3.14 In response to the Crompton judgment, the Government introduced regulations which provide that an independent member (a person who is neither a member of the armed forces nor a civil servant) is required for all service complaint panels dealing with certain complaints, including any alleging bullying, discrimination, other improper behaviour or bias.[125] The Bill empowers the Secretary of State also to make regulations requiring all members of a service complaint panel to be independent.[126] According to paragraph 26 of the Government's ECHR Memorandum, however, the Secretary of State does not intend to use this enabling power to make such regulations to prescribe the types of matter where there should always be an independent panel because "the case law is insufficiently developed." Such regulations will only be made should the case law develop in this area and in the Government's view "the absence of regulations at this stage does not render the redress framework Article 6 incompatible." We wrote to the Minister asking why, if the Government accepts that Article 6 will apply in some service complaints, such provision should not be made in advance in regulations requiring wholly independent panels to be appointed in such cases.

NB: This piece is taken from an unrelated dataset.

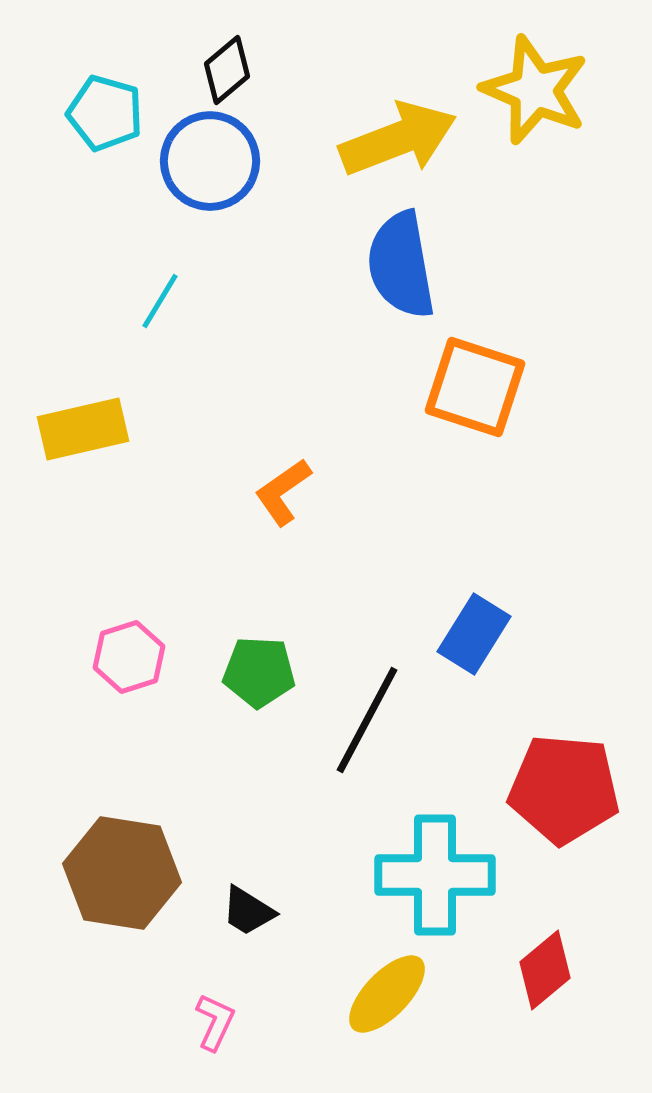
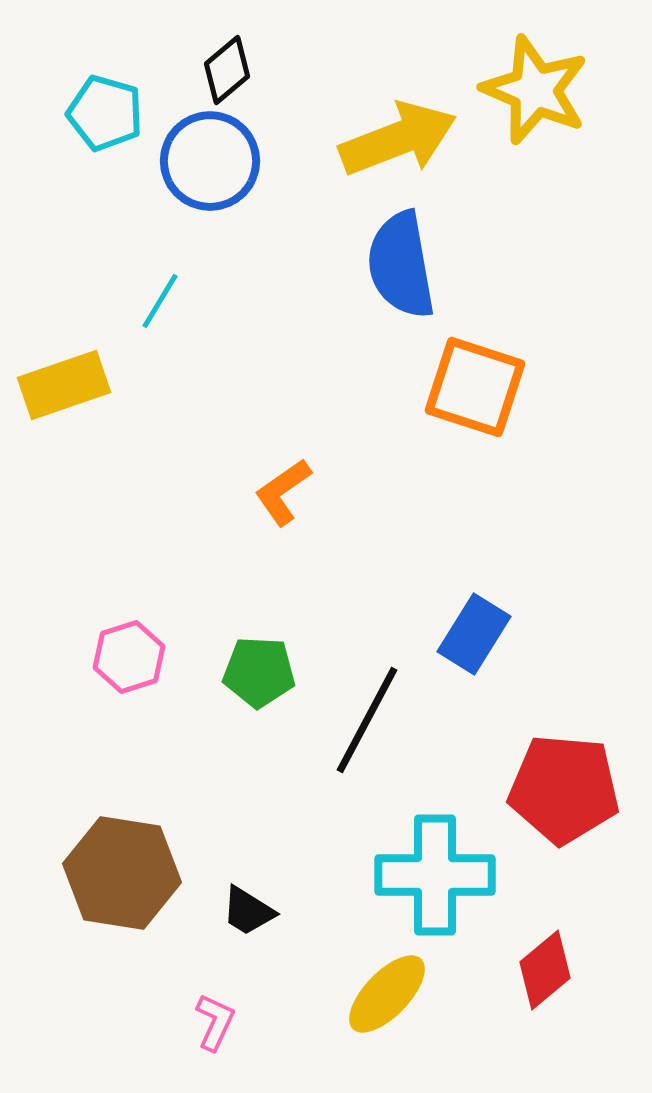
yellow rectangle: moved 19 px left, 44 px up; rotated 6 degrees counterclockwise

3.15 In its response, the Government reiterates that it accepts that there are cases, such as Crompton, where the risk of a finding of incompatibility with the right to a fair hearing in Article 6 ECHR would be much reduced by ensuring that an independent, quasi-judicial body makes the findings of fact, and that those factual findings should be binding. However, the Government says that there is still insufficient guidance about what those cases might be to enable the legal requirements to be set out in regulations made by the Secretary of State. It says that the only case-law about service complaints in the last few years has served to confirm which matters do not engage Article 6, rather than those which do. In the absence of such legal guidance, the Government says, regulations requiring all members of a service complaint panel to be independent cannot be made. The Defence Council will continue to decide, on a case-by-case basis, when an independent element is required on an appeal panel.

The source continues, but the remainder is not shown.